What Is PDF Metadata and How to Remove It

Every PDF carries hidden information about itself — who created it, with what software, when, and sometimes more. This is called metadata, and most of the time you never think about it. But when you share a document publicly, that invisible data can reveal more than you intended.
What metadata includes
Tucked inside a PDF, you may find:
- Author and creator names — often a real person's name or username.
- The software used to create the file, and sometimes its version.
- Creation and modification dates.
- Titles, keywords, and tags added during authoring.
- Traces of edit history in some files.
None of this is visible on the page, but it travels with the file wherever it goes.
Why it can matter
For a document going to a small audience, metadata is harmless.

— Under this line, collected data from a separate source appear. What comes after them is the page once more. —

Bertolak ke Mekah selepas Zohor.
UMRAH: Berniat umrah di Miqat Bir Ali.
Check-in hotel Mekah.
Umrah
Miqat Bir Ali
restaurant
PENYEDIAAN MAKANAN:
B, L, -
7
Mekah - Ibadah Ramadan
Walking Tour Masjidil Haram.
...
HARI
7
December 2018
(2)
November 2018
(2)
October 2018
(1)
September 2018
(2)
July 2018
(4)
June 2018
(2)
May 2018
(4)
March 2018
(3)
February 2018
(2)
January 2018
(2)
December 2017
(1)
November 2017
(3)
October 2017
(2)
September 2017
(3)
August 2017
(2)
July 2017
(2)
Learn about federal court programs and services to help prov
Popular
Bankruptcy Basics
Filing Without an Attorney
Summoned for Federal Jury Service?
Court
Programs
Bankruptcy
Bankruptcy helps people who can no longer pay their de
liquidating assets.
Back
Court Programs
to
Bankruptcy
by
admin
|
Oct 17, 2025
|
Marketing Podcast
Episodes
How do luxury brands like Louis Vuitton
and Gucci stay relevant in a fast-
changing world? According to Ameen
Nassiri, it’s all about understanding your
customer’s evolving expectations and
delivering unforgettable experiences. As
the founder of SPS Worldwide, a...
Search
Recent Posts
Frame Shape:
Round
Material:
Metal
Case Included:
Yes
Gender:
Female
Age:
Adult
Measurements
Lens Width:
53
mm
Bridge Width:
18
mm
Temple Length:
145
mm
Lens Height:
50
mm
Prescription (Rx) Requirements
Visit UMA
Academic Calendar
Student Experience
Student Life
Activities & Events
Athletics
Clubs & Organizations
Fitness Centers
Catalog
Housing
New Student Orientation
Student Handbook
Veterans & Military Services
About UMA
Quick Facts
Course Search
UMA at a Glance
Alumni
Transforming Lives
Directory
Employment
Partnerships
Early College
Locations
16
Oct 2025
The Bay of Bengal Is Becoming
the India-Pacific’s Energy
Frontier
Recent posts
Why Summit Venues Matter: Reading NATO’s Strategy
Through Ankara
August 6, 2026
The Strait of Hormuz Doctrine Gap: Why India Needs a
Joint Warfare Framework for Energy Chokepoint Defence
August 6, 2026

For one published openly — a report, a public filing, a downloadable form — it can leak the author's identity, internal software details, or timing you would rather keep private. Privacy-conscious sharing means tidying it up.
How to clean it
A reliable way to strip layered and hidden data is to flatten the PDF, which merges the document down and removes much of the extra structure that metadata lives in. For sensitive information that appears on the page as well, pair this with the Redact tool to remove visible details.
A good habit before publishing
Before any document goes out to a wide or unknown audience, take a moment to consider what it might be carrying beyond its visible content. Flattening and a final review is a small step that prevents an avoidable privacy slip.